RTÉ Radio's Rattlebag hosted and broadcast a conversation between Seamus Heaney and presenter Myles Dungan to salute his 65th birthday in 2004. The event took place in a packed Pavilion Theatre in Dún Laoghaire.
Heaney mentions his early influences such as Gerard Manley Hopkins and how he came alive to poetry before reorientating himself to Irish writers. Listening to what Heaney describes in the interview, the mesmeric voice of TS Eliot calmed him into thinking that he himself might have something. He refers to his poem Digging as his first time he felt his own voice coming on. He refers to Robert Frost as another influence and how 'you make up the way you sound on the page’. Heaney turns to what John McGahern said to add to the idea of finding your voice and knowing you have something: ' You can have the cage – but unless you have a bird in there it’s no good’.
About his different poetry collections, Heaney talks about how the title Door into the Dark came to him, about becoming a public voice and how all along he was finding ways or trying to address what was happening in his country. He says his work Sweeney Astray came about as a job he invented for himself when he went freelance for the first time, so that by the end of his first year, he would have something to measure himself by. The 'high example', as he put it, was poet Thomas Kinsella’s recent publication of The Táin, was a big influence on Heaney taking on such a project, delving into an ancient Irish text and story. The material allowed him to write about trees and water.
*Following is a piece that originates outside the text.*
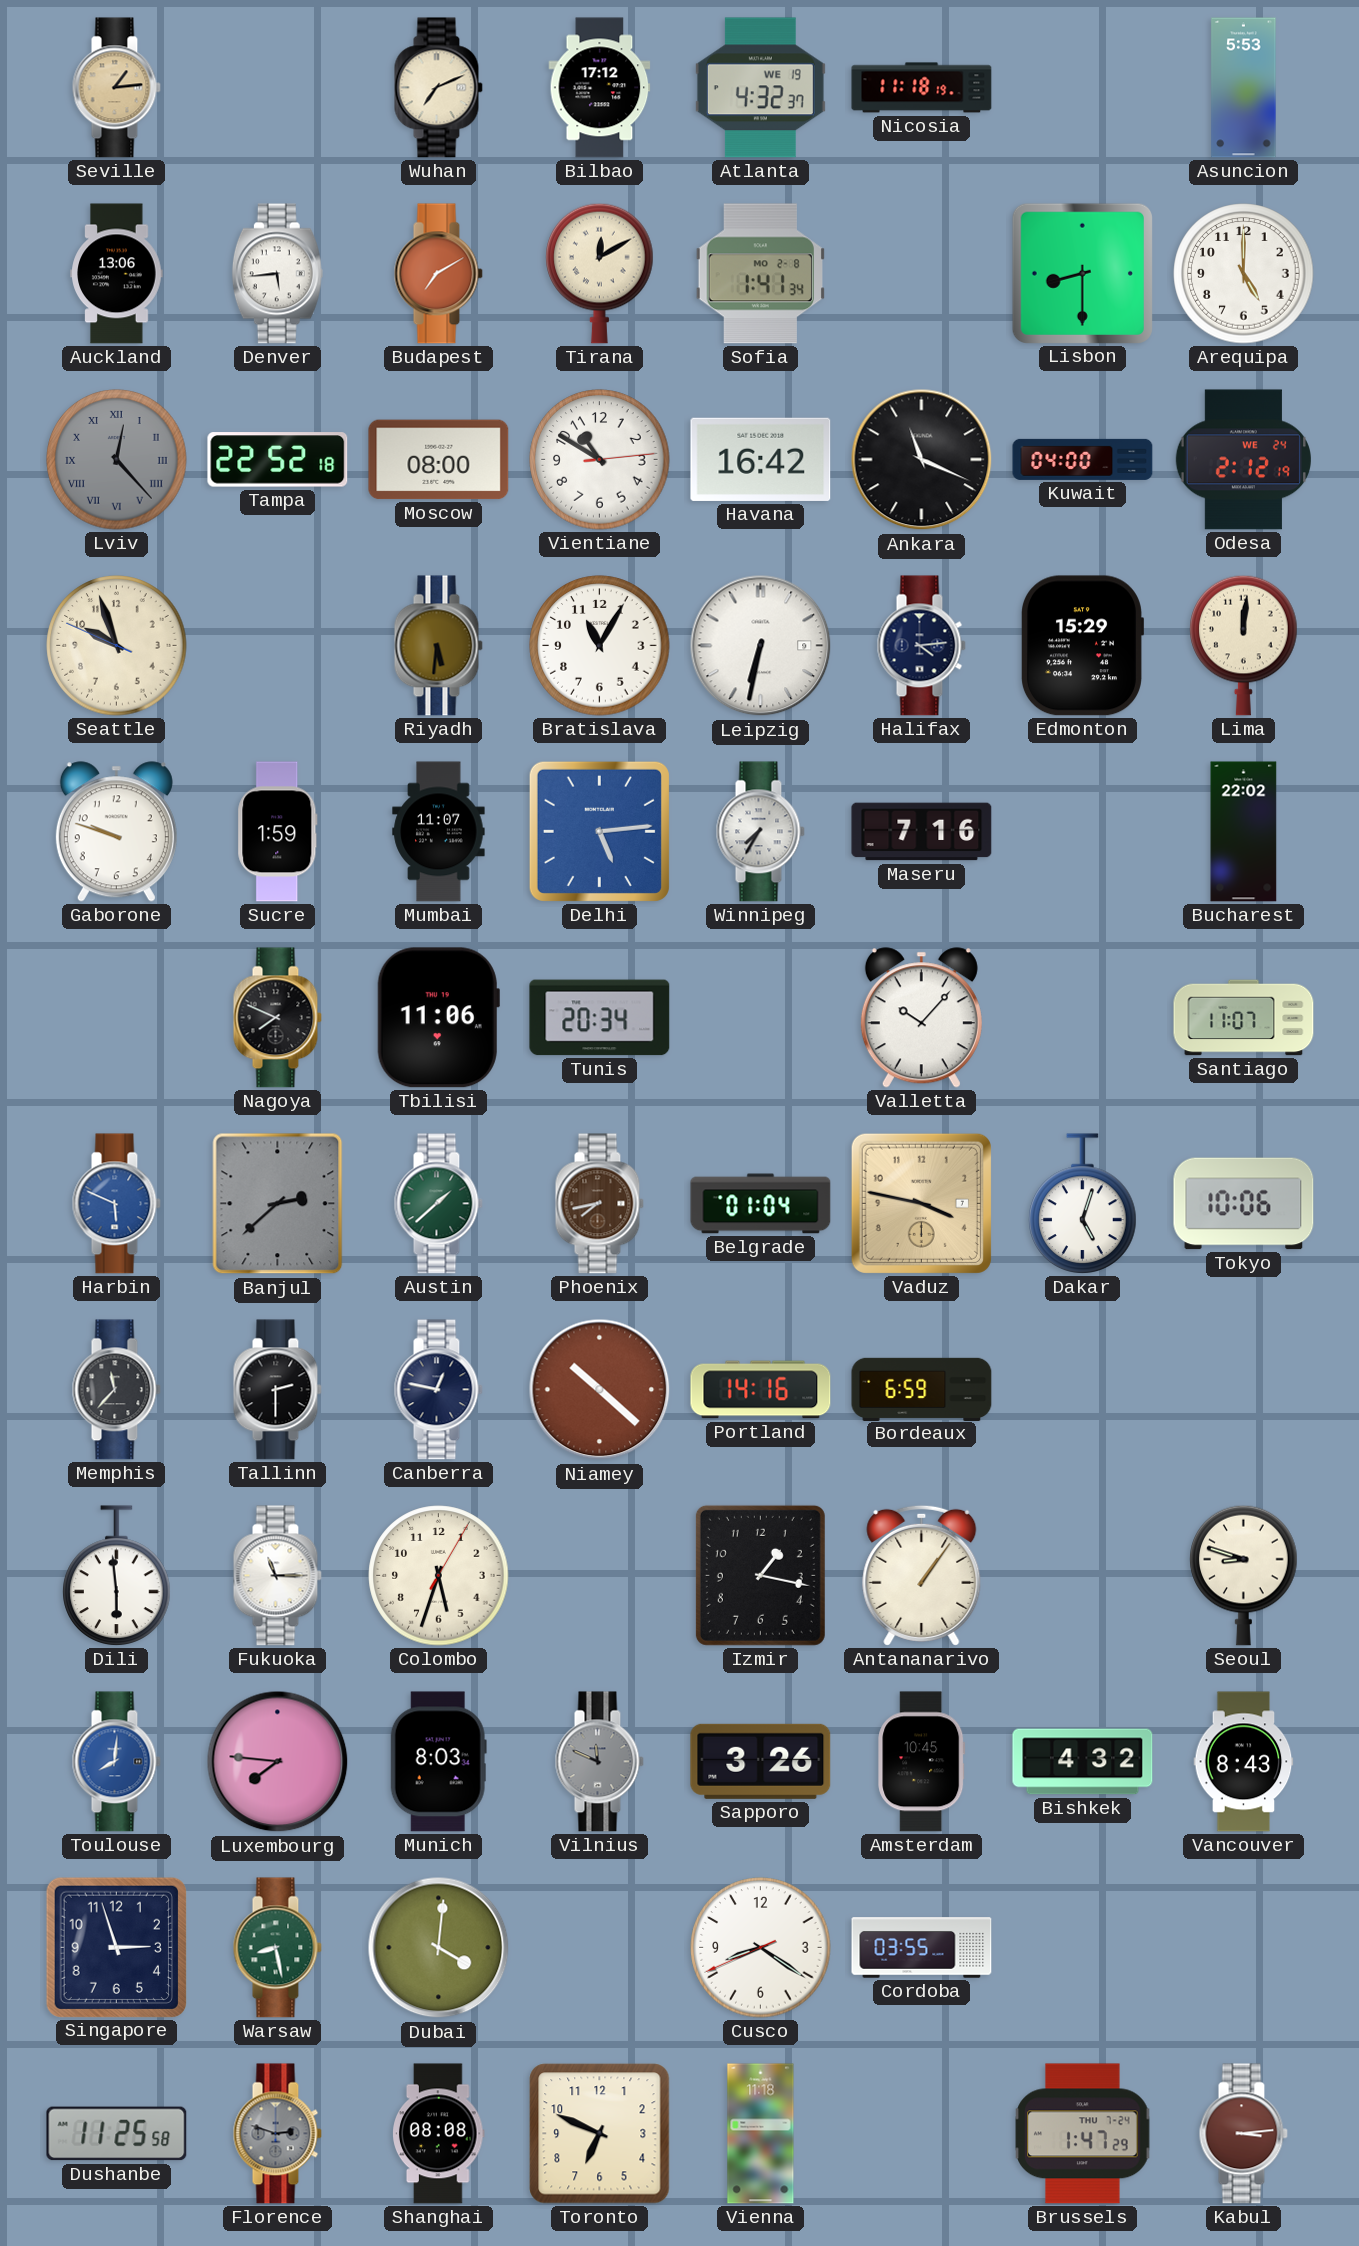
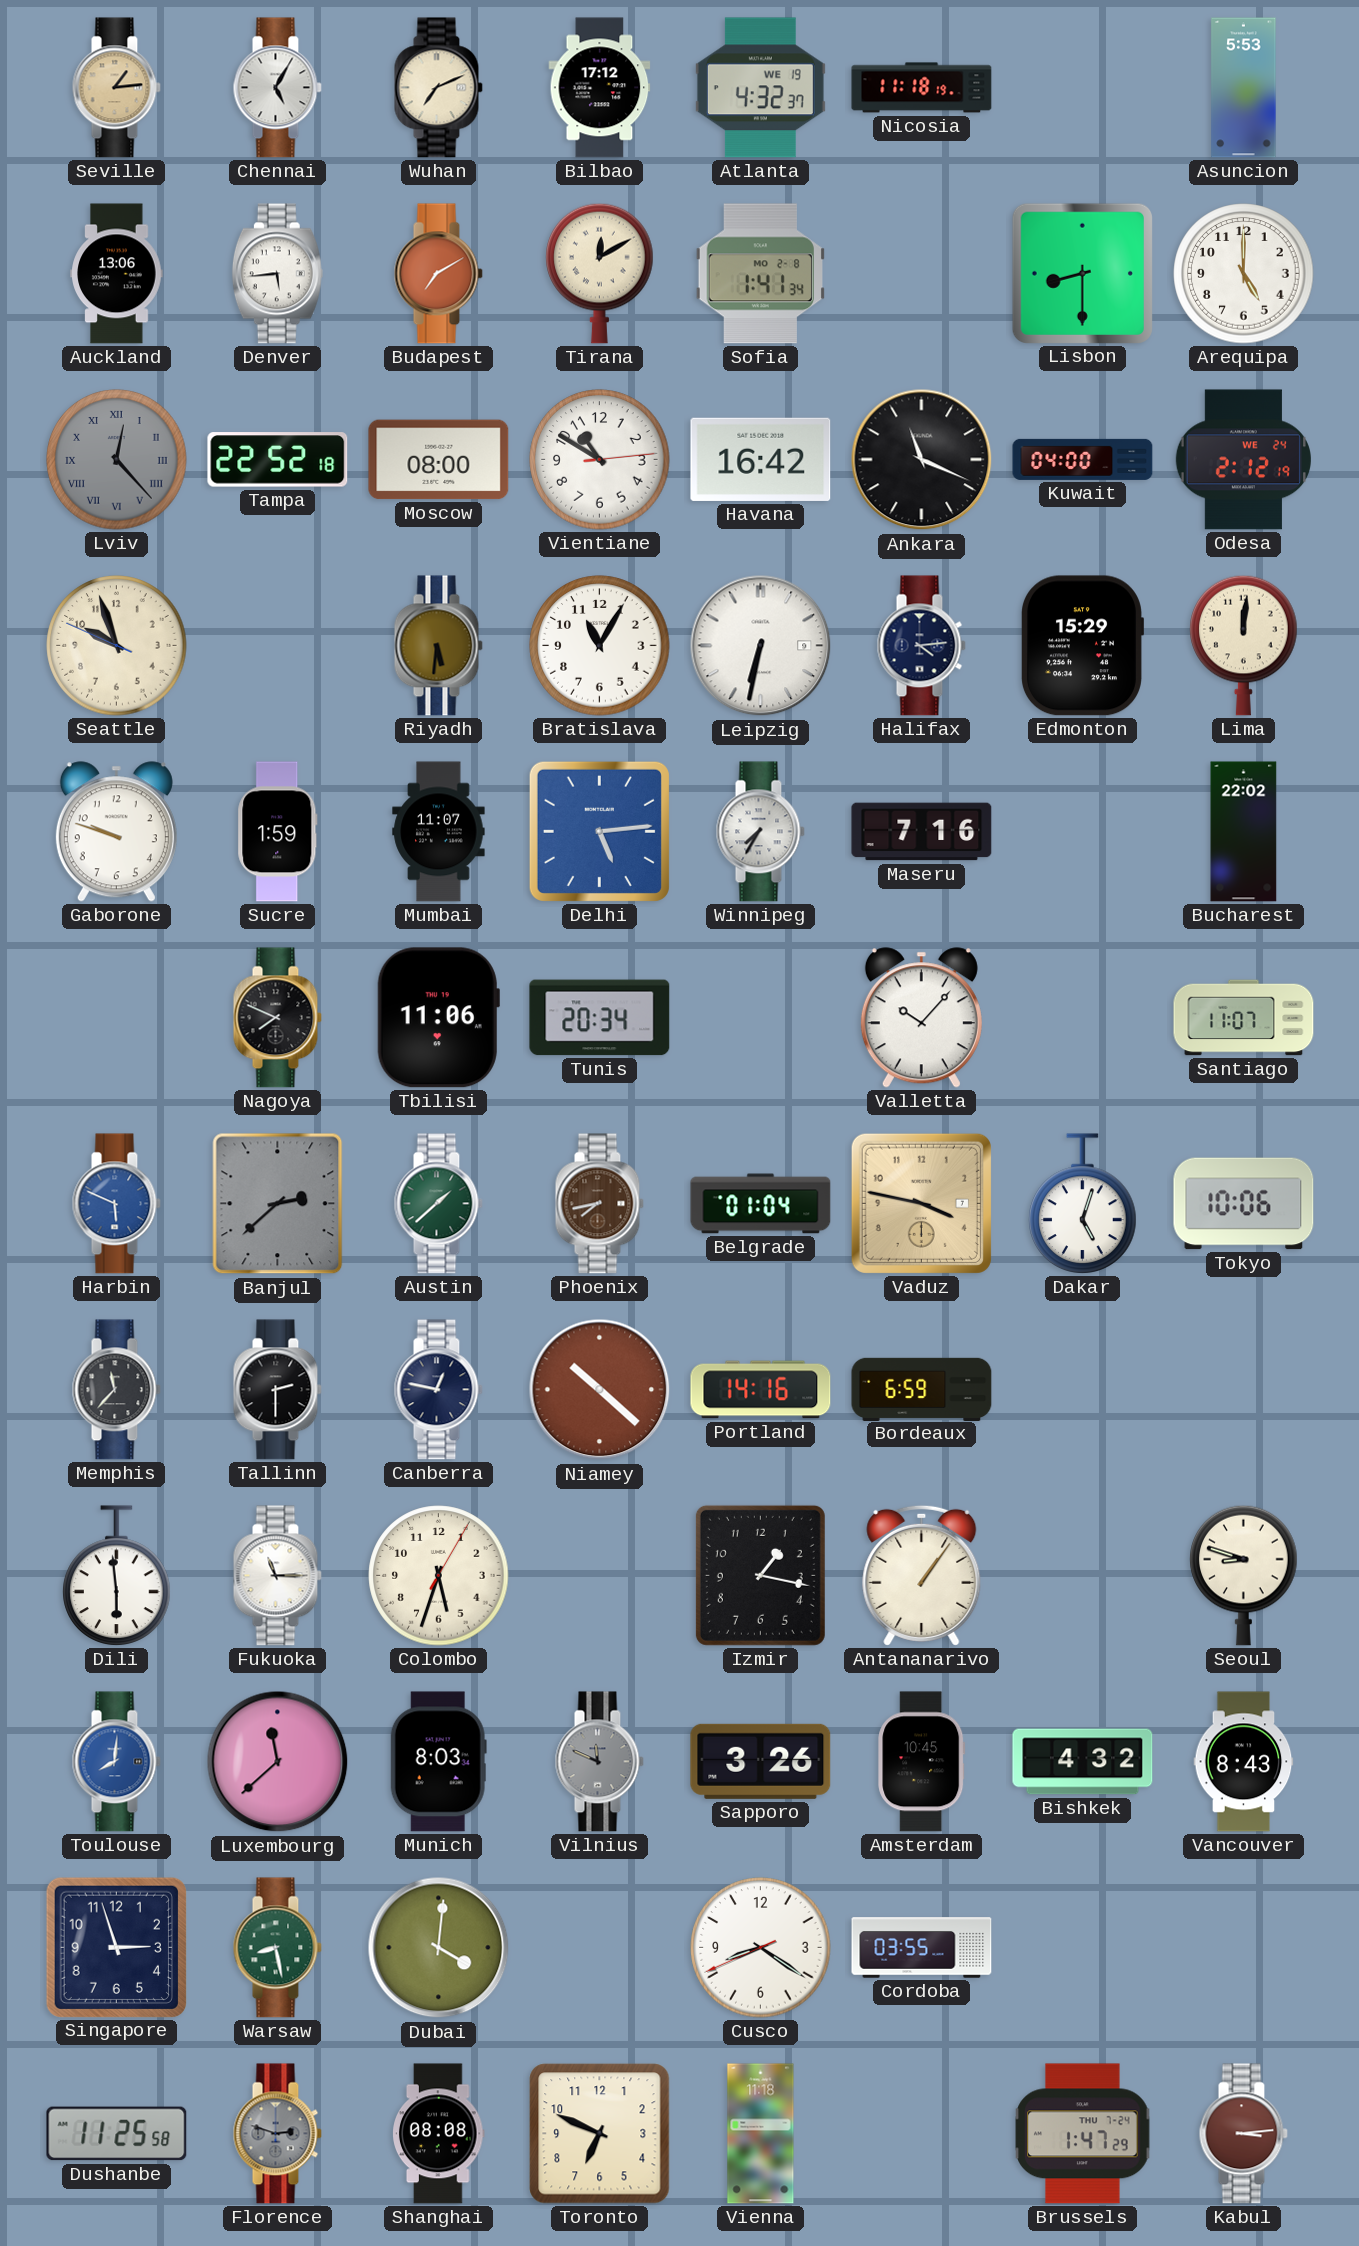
Chennai: none -> 5:05
Luxembourg: 7:46 -> 11:38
Other poets he mentions in the conversation include Ted Hughes, Robert Lowell, John Montague, Elizabeth Bishop and Thomas Kinsella, and richness of talking about poetry and matters of the world with them.
He also offers his views on creative writing courses, the importance of learning poetry at school, and of accidently declining an invitation by renowned thinker RD Laing when the philosopher (who Heaney didn’t recognise) suggested they have dinner following a public reading of Heaney’s he had just attended.